REPORT_SYSTEM_PROMPT = """You are a senior security analyst writing a structured
threat assessment report. You will receive findings from multiple analysis phases.
Produce a clear, actionable report in this exact structure:

## Threat Assessment Report

**Target:** [target]
**Target Type:** [type]
**Assessment Date:** [date]
**Severity:** [CRITICAL / HIGH / MEDIUM / LOW / INFO]

### Executive Summary
[2-3 sentences. What is the target? What did we find? What is the risk?]
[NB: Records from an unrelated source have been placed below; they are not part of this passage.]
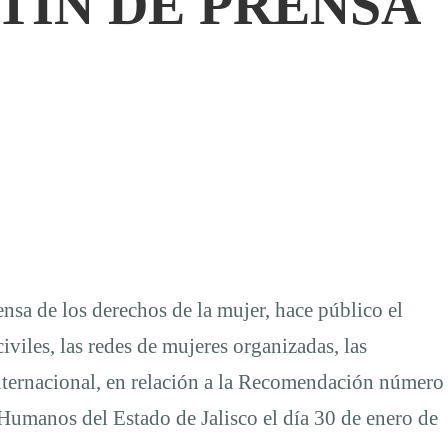
TIN DE PRENSA
nsa de los derechos de la mujer, hace público el
viles, las redes de mujeres organizadas, las
internacional, en relación a la Recomendación número
Humanos del Estado de Jalisco el día 30 de enero de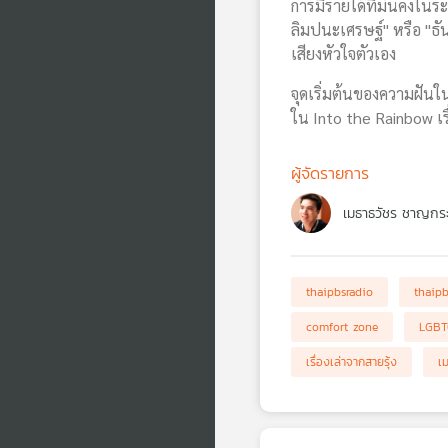
การมีรายได้ที่มั่นคงใน
ลิมปนะเศรษฐ์" หรือ "ธั
เสียงหัวใจตัวเอง
จุดเริ่มต้นของความฝันใ
ใน Into the Rainbow เรื่
ผู้จัดรายการ
เมธาธวัชร ชาญกระบ
thaipbsradio
thaip
comfort zone
LGBT
เรื่องเล่าจากสายรุ้ง
เ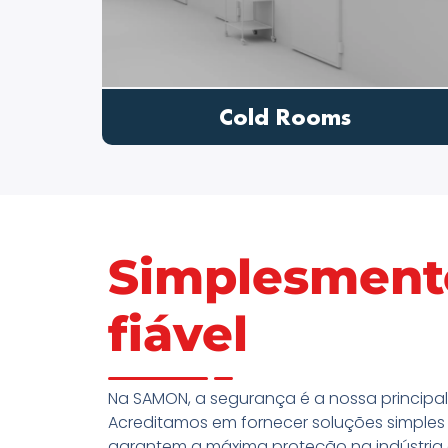
ts
Offices
Simplesment
fiável
Na SAMON, a segurança é a nossa principal 
Acreditamos em fornecer soluções simples 
garantem a máxima proteção na indústria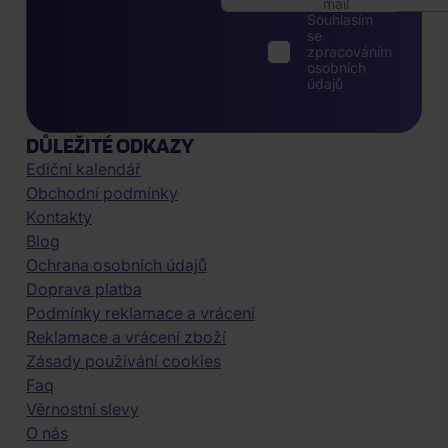
mail
Souhlasím
se
zpracováním
osobních
údajů
DŮLEŽITÉ ODKAZY
Ediční kalendář
Obchodní podmínky
Kontakty
Blog
Ochrana osobních údajů
Doprava platba
Podmínky reklamace a vrácení
Reklamace a vrácení zboží
Zásady používání cookies
Faq
Věrnostní slevy
O nás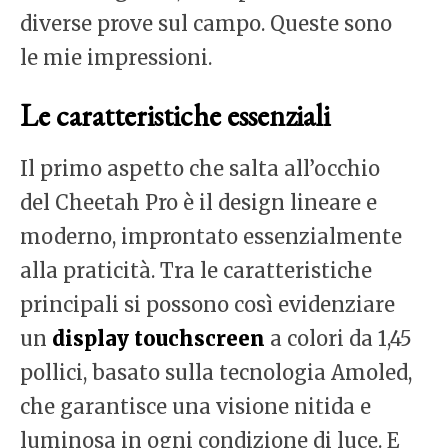
diverse prove sul campo. Queste sono
le mie impressioni.
Le caratteristiche essenziali
Il primo aspetto che salta all’occhio
del Cheetah Pro è il design lineare e
moderno, improntato essenzialmente
alla praticità. Tra le caratteristiche
principali si possono così evidenziare
un
display touchscreen
a colori da 1,45
pollici, basato sulla tecnologia Amoled,
che garantisce una visione nitida e
luminosa in ogni condizione di luce. E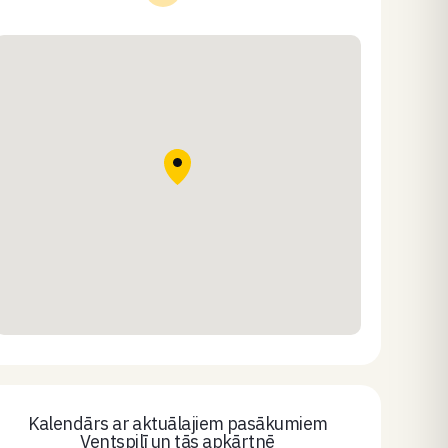
Kalendārs ar aktuālajiem pasākumiem
Ventspilī un tās apkārtnē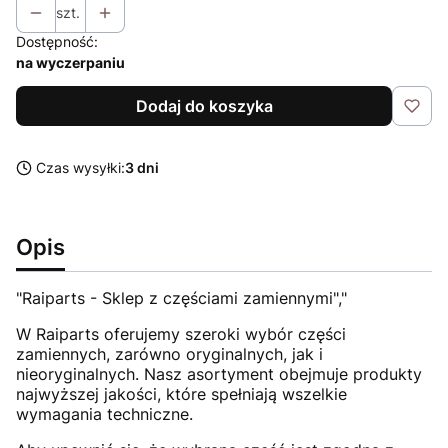
szt.
Dostępność:
na wyczerpaniu
Dodaj do koszyka
Czas wysyłki:
3 dni
Opis
"Raiparts - Sklep z częściami zamiennymi","
W Raiparts oferujemy szeroki wybór części
zamiennych, zarówno oryginalnych, jak i
nieoryginalnych. Nasz asortyment obejmuje produkty
najwyższej jakości, które spełniają wszelkie
wymagania techniczne.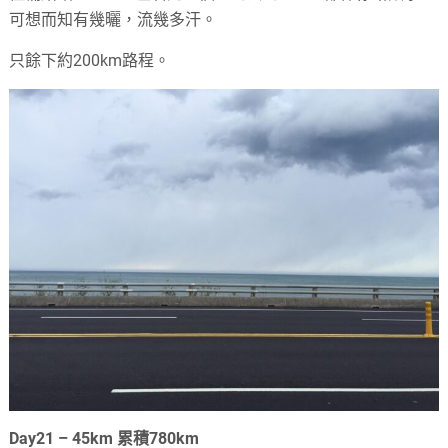
可想而知有幾曬，流幾多汗。
只餘下約200km路程。
Day21 – 45km 累積780km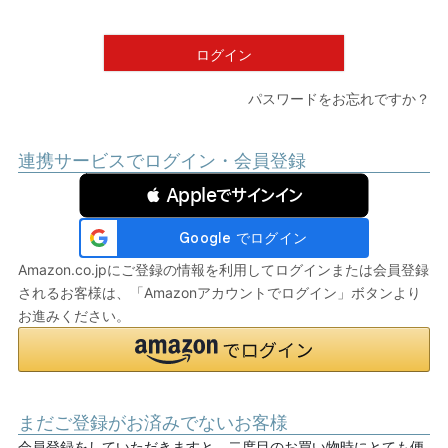
須
)
ログイン
パスワードをお忘れですか？
連携サービスでログイン・会員登録
 Appleでサインイン
Amazon.co.jpにご登録の情報を利用してログインまたは会員登録
されるお客様は、「Amazonアカウントでログイン」ボタンより
お進みください。
まだご登録がお済みでないお客様
会員登録をしていただきますと、二度目のお買い物時にとても便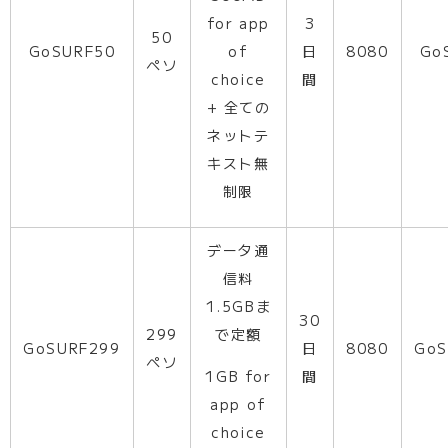
for app
3
50
GoSURF50
of
日
8080
Go
ペソ
choice
間
+ 全ての
ネットテ
キスト無
制限
データ通
信料
1.5GBま
30
299
で定額
GoSURF299
日
8080
GoS
ペソ
1GB for
間
app of
choice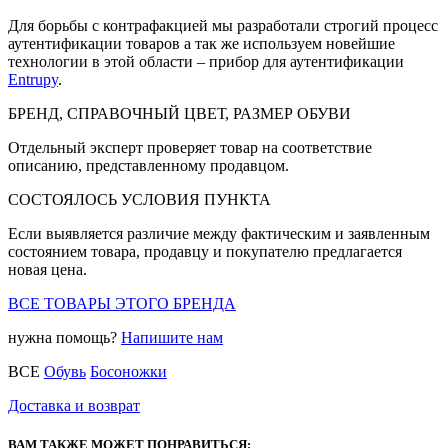
Для борьбы с контрафакцией мы разработали строгий процесс
аутентификации товаров а так же используем новейшие
технологии в этой области – прибор для аутентификации
Entrupy
.
БРЕНД, СПРАВОЧНЫЙ ЦВЕТ, РАЗМЕР ОБУВИ
Отдельный эксперт проверяет товар на соответствие
описанию, представленному продавцом.
СОСТОЯЛОСЬ УСЛОВИЯ ПУНКТА
Если выявляется различие между фактическим и заявленным
состоянием товара, продавцу и покупателю предлагается
новая цена.
ВСЕ ТОВАРЫ ЭТОГО БРЕНДА
нужна помощь?
Напишите нам
ВСЕ
Обувь
Босоножки
Доставка и возврат
ВАМ ТАКЖЕ МОЖЕТ ПОНРАВИТЬСЯ:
### Threat Intelligence Findings
[Key findings from threat intelligence search. Bullet points. Include sources.]

### CVE Analysis
[CVE IDs found, CVSS scores, exploitation status. Table format if multiple.]

### Log Analysis
[What the logs revealed. Event counts, first/last seen, patterns.]

### Indicators of Compromise
[Extracted IOCs: IPs, domains, hashes, CVE IDs]

### Recommendations
[Top 3-5 specific, actionable remediation steps]

### References
[URLs to sources found during analysis]

Be specific. Use the actual data from the findings. Do not generalize."""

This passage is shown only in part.